Di bagian akhir, Kriapur menekankan bahwa "orang yang bulan kau menggali sunyiku sampai dalam" menunjukkan bahwa kehadiran orang yang telah pergi terus-menerus mengingatkan akan luka yang ada. "Kau meninggalkan luka yang pedih dan jejak-jejak yang berdarah" menandakan bahwa meskipun orang tersebut telah tiada, dampak dari kehilangan masih terasa dan sangat menyakitkan.
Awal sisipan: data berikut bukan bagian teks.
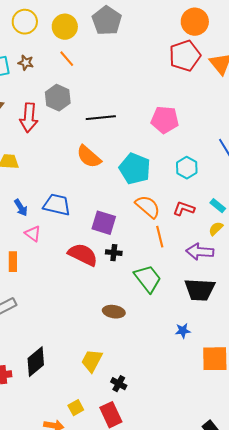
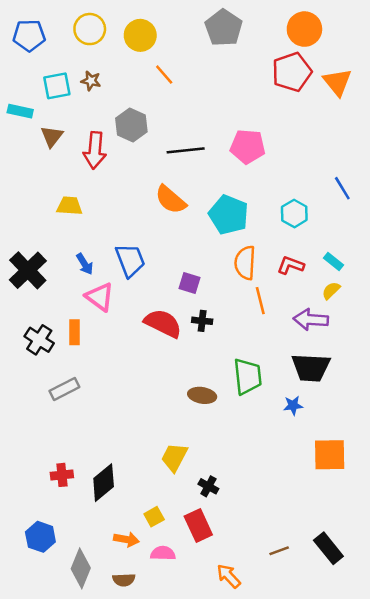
gray pentagon: (107, 21) -> (224, 28), moved
orange line: (67, 59) -> (164, 75), moved
pink pentagon: (165, 120) -> (248, 147), moved
blue trapezoid: (57, 205) -> (130, 260), turned 56
orange semicircle: (148, 207) -> (245, 263), turned -128
purple square: (104, 223) -> (189, 283), size x0.7
pink triangle: (33, 234) -> (100, 297), size x1.4
green trapezoid: (148, 279) -> (248, 376), moved, turned 32
blue star: (183, 331) -> (293, 405), moved
black diamond: (36, 362) -> (104, 483), moved

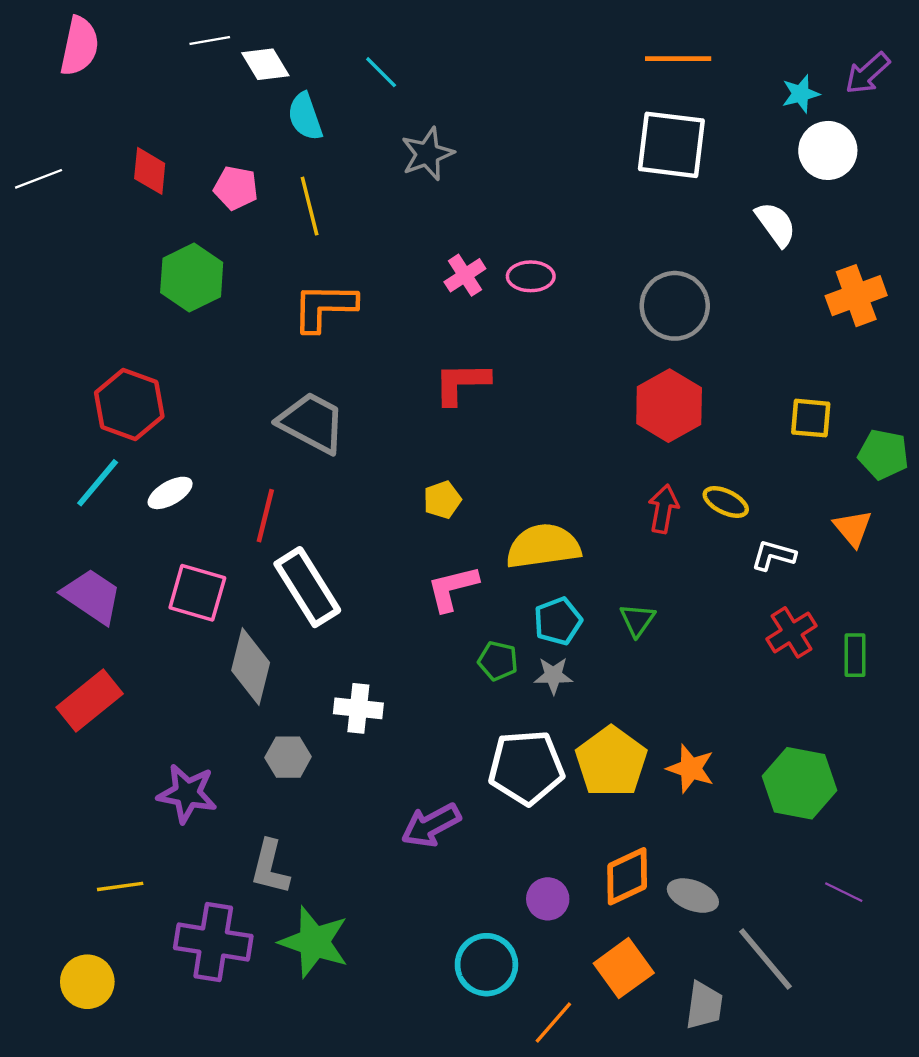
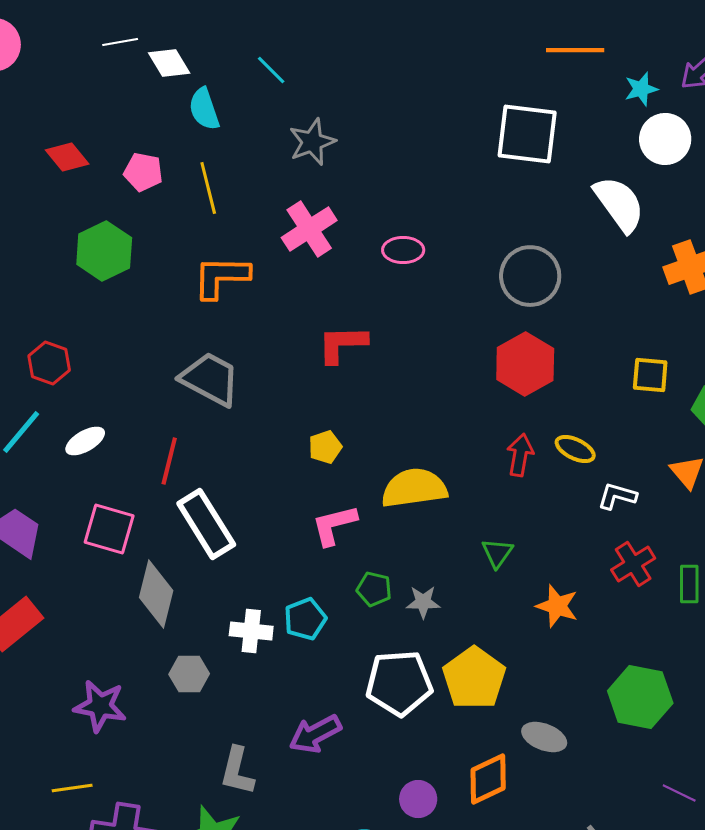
orange line: (678, 59) -> (575, 50), moved
red diamond: (150, 171) -> (67, 157), turned -45
white semicircle: (776, 224) -> (619, 204), size x1.4
pink cross: (465, 275) -> (309, 229), moved, size x1.5
red hexagon: (129, 404) -> (49, 363), size x0.7
cyan pentagon: (558, 621) -> (305, 619), moved
orange star: (691, 768) -> (557, 606), moved
gray L-shape: (270, 867) -> (237, 771), moved
yellow line: (120, 886) -> (72, 788), moved
gray ellipse: (693, 896) -> (544, 737), moved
Puisi "Orang yang Bulan" karya Kriapur adalah refleksi yang mendalam tentang kehilangan, harapan, dan dampak emosional yang ditinggalkan oleh orang-orang terkasih. Melalui simbolisme bulan dan imaji yang kuat, Kriapur berhasil menyampaikan pesan bahwa meskipun kepergian seseorang dapat menyakitkan, kenangan dan pengaruh mereka tetap ada, membentuk cara kita melihat dunia dan diri kita sendiri. Puisi ini mengajak pembaca untuk merenungkan bagaimana pengalaman-pengalaman tersebut membentuk kehidupan dan identitas kita, serta pentingnya menghadapi luka dan kenangan dengan keberanian dan ketulusan.

Puisi: Orang yang Bulan
Puisi: Orang yang Bulan
Karya: Kriapur

Biodata Kriapur:
  • Kriapur (akronim dari Kristianto Agus Purnomo) lahir pada tahun 1959 di Solo.
  • Kriapur meninggal dunia pada tanggal 17 Februari 1987 dalam sebuah kecelakaan lalu lintas yang terjadi di Batang, Pekalongan, Jawa tengah.